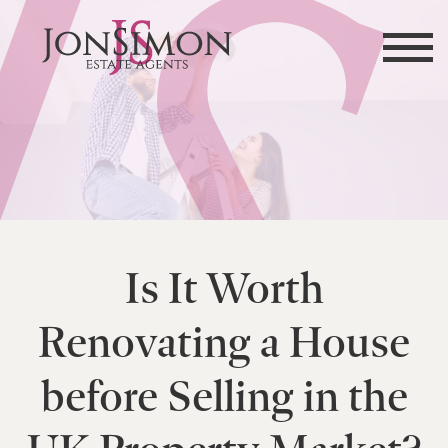
Is It Worth
Renovating a House
before Selling in the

•••••

■ **Assigned task**:
Restate all the material verbatim; omit every picture.

■ **Output of the task**:
Is It Worth
Renovating a House
before Selling in the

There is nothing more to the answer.